The A420 down to Devizes. The afternoon light was slowly fading into an early autumnal dusk. Road signs lit up in the lights of the cars ahead but not for me at the tail of the automotive snake winding its way through the grey-green Oxfordshire countryside.
The bulbs burned a warm sepia glow in the dials but there was no evidence of headlights in the fading daylight, and I definitely had no full beam. I wouldn’t make Devizes before dark. Plan B was to make Swindon and continue in the morning. The slate grey clouds weren’t helping and it was pretty much dark when I peeled off the main road through the trees lining the road into Swindon and crunched the gravel into the drizzle soaked car park of ‘The Spotted Cow.’ Soup, warmth, WiFi for the evening followed by tucking up under the quilt with an episode of Game of Thrones.
The journey from now on would be day light only and the hours of light were being squeezed by the oncoming winter nights. Leaves dripping percussive rain drops onto the fibreglass roof over my head drummed me to sleep.
Devizes, a late October chill in the damp morning air. It gets harder to emerge from the Yellow Van when Winter is coming.
A fine, rainless morning for helping move Narrowboat Lechuga to new moorings near Bath. The air barely warms to the pale sun just clearing the near-naked hedgerows as I walk the towpath to meet Luchuga an her way from Caen Hill. The canal is low and exposes the muddy bottom like an ebb tide on a shallow estuary. The next stretch is almost full and I see Lechuga emerging out of the top lock at Seend. The lock paddles are left open to top up the empty pounds below and we follow the flow to the bottom of the flight.
By early afternoon, we reached Bradford lock where we stopped for lunch and phoned ahead with an ETA.. News was that the new moorings aren’t ready for another month or so. The owners were leaving the UK the following day… Solution? Lechuga would be my ward and home for a month or so. I love win-wins like this: home on the water for me and security for Lechuga.
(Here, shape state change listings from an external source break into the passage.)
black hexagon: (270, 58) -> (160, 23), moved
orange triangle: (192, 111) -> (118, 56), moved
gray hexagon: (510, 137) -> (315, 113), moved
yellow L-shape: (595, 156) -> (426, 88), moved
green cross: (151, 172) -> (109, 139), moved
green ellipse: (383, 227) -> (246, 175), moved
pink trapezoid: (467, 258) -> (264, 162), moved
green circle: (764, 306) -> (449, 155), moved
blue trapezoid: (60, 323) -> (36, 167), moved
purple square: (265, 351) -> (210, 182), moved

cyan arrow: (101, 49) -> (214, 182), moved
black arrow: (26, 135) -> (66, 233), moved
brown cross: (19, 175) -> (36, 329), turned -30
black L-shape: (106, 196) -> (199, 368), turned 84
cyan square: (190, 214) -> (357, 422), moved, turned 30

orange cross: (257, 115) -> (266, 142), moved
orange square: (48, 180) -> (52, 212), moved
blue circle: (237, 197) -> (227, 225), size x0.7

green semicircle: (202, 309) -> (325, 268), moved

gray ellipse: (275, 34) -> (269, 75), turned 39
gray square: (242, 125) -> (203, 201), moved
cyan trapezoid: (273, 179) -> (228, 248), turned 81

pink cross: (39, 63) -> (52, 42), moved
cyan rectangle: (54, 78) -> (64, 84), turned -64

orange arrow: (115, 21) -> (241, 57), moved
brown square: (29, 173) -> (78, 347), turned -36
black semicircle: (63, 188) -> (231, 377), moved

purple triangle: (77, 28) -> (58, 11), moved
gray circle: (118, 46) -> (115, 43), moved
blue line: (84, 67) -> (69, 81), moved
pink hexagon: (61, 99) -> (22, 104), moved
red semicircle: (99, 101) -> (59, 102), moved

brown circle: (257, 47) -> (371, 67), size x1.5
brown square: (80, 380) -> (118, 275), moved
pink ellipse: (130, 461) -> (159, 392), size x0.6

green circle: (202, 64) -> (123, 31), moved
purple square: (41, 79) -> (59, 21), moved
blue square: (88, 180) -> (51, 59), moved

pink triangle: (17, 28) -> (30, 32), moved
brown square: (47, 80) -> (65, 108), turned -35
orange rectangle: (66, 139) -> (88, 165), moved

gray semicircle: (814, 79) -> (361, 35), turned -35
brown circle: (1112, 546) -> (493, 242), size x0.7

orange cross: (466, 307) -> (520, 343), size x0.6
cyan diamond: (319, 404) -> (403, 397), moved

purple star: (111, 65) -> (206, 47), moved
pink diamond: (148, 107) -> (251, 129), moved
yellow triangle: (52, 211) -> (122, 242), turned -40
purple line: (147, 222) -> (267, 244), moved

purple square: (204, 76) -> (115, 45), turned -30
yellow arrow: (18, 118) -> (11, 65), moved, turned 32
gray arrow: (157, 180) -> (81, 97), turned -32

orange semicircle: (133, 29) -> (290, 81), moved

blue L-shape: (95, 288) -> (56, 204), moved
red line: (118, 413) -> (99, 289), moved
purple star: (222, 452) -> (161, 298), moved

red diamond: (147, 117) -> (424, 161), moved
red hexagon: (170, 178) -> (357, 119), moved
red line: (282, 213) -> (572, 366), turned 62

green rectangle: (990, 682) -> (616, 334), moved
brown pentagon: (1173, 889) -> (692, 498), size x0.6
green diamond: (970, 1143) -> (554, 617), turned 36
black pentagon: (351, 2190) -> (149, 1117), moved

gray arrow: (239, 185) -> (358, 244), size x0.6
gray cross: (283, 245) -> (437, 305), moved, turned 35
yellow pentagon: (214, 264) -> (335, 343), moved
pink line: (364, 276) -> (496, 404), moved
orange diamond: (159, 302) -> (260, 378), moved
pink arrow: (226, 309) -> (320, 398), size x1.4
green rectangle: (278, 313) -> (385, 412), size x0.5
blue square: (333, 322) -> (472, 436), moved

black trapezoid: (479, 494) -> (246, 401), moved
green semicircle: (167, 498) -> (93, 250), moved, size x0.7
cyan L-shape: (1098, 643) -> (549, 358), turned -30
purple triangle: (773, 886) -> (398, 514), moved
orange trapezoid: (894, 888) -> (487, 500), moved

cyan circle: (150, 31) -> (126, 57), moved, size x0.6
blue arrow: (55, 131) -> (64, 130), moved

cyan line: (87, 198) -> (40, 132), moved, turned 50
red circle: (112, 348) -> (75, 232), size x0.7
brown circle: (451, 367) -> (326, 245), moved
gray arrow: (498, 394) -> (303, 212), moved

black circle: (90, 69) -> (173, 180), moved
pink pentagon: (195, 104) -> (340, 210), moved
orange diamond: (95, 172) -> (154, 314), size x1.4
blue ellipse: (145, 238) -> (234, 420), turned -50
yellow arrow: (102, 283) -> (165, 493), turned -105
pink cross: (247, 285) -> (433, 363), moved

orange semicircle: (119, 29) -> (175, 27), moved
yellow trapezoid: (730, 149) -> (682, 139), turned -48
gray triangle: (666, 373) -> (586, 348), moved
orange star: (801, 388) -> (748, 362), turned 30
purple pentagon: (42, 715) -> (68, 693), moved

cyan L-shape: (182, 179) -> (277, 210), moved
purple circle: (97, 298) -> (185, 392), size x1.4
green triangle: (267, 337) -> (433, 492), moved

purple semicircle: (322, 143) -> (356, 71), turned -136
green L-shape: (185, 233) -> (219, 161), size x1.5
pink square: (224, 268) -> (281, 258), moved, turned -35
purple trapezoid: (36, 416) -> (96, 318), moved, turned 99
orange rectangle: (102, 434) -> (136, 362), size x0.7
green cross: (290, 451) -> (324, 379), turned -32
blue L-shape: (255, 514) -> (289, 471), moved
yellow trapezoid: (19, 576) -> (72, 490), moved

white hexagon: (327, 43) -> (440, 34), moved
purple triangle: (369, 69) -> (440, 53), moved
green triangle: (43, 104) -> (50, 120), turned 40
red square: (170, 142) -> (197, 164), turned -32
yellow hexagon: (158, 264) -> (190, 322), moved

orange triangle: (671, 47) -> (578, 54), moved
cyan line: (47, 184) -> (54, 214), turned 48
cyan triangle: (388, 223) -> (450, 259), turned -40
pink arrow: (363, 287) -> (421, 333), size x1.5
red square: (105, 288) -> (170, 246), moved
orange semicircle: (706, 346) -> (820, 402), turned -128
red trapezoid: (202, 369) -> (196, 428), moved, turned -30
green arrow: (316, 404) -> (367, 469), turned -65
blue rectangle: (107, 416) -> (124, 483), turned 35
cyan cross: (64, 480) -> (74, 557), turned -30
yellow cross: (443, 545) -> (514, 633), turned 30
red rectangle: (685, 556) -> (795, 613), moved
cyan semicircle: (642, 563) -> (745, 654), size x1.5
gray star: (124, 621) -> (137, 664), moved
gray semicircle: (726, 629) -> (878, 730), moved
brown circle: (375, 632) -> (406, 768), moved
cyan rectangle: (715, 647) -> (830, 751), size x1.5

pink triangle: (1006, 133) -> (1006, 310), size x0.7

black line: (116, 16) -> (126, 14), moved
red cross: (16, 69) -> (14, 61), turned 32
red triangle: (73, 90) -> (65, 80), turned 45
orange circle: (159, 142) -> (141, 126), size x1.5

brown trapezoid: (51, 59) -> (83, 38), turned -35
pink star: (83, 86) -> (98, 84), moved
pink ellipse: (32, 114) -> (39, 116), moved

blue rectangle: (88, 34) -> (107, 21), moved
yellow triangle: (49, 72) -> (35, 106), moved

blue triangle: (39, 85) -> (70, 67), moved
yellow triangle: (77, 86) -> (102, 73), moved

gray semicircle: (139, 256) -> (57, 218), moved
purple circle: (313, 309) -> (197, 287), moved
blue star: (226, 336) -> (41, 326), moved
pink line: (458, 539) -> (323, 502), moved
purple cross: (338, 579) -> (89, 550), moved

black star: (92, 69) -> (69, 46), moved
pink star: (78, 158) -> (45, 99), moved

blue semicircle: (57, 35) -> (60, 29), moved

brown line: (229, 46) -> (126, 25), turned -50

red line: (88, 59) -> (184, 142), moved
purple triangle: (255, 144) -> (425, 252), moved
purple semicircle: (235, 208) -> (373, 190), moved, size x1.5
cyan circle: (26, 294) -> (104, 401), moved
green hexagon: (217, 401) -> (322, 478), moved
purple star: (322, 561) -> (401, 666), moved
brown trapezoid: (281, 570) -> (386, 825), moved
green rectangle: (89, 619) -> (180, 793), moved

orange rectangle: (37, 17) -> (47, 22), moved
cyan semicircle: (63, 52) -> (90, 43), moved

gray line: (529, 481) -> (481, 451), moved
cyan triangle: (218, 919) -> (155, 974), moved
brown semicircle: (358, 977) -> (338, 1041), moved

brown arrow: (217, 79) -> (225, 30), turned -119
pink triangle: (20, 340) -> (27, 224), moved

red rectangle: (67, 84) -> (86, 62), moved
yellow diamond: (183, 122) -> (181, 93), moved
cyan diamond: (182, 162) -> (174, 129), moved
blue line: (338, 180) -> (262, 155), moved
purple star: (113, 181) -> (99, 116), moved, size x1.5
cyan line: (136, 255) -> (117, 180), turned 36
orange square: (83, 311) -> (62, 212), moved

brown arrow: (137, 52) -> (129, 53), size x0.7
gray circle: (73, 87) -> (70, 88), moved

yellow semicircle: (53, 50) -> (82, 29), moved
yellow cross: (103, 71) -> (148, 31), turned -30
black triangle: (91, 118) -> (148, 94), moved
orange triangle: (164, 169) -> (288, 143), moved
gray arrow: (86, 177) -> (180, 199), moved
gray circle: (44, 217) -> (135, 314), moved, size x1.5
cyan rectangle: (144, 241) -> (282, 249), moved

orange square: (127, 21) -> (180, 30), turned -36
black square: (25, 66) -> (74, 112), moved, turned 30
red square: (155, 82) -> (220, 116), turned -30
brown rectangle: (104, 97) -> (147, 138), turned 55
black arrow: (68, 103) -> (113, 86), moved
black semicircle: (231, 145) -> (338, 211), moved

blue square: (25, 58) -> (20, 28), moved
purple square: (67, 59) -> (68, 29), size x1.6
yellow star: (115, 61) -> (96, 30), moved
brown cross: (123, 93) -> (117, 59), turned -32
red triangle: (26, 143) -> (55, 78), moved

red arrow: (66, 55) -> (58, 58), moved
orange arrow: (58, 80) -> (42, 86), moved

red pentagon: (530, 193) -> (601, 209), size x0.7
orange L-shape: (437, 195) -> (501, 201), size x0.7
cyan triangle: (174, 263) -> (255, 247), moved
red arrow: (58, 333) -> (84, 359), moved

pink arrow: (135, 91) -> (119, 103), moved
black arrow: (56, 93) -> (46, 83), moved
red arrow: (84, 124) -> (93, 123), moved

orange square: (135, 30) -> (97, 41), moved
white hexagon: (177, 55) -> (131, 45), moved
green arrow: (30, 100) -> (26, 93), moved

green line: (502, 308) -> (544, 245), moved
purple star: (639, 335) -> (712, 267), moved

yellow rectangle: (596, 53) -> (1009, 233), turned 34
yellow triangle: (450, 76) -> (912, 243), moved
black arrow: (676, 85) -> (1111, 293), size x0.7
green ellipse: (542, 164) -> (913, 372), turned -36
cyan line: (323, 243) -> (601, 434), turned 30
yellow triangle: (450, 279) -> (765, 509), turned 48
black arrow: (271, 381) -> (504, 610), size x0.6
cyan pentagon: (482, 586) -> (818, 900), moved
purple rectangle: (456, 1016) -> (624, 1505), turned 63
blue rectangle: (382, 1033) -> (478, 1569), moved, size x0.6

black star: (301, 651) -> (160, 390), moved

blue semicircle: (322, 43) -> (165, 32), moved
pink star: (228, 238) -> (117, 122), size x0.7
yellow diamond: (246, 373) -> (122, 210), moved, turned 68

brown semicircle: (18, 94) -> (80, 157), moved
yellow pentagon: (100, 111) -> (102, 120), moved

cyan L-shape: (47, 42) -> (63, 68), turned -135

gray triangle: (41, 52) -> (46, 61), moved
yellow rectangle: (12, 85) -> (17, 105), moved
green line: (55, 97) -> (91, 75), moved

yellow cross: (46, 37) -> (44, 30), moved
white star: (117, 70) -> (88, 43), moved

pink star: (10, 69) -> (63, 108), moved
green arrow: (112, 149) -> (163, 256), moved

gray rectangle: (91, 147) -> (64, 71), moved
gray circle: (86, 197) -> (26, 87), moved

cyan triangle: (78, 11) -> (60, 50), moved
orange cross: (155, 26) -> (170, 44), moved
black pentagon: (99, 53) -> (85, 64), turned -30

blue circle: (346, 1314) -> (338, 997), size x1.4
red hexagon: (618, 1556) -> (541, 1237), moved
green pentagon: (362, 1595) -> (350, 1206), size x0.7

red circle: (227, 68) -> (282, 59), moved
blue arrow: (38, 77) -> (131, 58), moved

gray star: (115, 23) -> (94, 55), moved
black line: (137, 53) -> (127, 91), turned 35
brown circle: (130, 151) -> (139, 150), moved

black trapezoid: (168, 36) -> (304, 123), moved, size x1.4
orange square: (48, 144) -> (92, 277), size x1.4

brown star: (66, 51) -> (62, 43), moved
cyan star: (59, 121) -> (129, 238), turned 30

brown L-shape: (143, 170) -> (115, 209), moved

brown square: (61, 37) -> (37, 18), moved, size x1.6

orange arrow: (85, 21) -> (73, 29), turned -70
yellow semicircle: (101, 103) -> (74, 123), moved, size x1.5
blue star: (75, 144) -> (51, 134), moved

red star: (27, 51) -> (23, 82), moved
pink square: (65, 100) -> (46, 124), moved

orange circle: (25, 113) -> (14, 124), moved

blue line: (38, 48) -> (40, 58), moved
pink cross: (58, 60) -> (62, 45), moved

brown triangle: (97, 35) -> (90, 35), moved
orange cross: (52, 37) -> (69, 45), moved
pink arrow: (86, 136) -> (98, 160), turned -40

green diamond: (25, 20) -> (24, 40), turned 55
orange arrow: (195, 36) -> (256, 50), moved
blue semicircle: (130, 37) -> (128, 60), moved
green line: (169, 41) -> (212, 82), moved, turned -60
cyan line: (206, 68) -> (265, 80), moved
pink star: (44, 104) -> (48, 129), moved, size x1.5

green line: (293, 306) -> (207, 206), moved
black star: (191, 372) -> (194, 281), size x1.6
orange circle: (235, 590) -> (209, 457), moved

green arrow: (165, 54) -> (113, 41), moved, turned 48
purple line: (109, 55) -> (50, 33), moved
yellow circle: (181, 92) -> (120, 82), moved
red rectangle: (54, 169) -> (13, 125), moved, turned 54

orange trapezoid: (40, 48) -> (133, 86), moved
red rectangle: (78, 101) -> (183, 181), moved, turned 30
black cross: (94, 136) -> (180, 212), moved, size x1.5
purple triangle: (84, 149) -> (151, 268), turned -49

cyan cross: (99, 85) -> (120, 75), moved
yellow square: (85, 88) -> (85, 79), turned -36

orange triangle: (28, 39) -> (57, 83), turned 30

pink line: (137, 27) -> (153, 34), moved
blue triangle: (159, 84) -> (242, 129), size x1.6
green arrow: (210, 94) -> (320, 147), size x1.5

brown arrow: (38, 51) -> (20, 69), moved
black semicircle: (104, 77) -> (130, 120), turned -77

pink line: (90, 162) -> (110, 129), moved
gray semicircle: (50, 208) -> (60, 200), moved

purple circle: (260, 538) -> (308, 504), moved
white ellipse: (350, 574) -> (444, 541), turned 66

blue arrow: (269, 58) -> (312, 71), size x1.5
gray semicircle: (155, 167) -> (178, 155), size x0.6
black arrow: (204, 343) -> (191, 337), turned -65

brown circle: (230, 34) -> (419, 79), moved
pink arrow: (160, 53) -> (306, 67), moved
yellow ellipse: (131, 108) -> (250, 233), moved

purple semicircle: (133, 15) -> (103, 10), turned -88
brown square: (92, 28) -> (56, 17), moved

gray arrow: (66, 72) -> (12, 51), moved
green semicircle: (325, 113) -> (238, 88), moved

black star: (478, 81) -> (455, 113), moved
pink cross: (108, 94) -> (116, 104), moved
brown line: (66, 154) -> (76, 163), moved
C-SIC2 was its name. An orange lifeboat moored up at the service point at Bradford on Avon. Inside, I spotted Jess with her blond dreadlocks, we had worked together a couple of years ago at Bristol Veg Boxes. She had a flat battery and was blocking access to the water point, to the annoyance of the other canal users. Grabbing my tools from the van, I do what I can to extract the battery from its undersized cavity, take it over the bridge to Bradford Wharf for a boost on the mains.
The inside of the lifeboat is cozy and private. Lit by daylight from two hatches in the roof, with the door closed, no-one can see in. The space inside is the size of a small lounge with double bed traversing the space at the bow. We humans are creative creatures, we can make anything into a cozy home.
I settle down for some vegetable stew and red wine while we wait for the battery to take its charge. I could be just as happy in this lifeboat on this canal as a sail-boat in the Caribbean.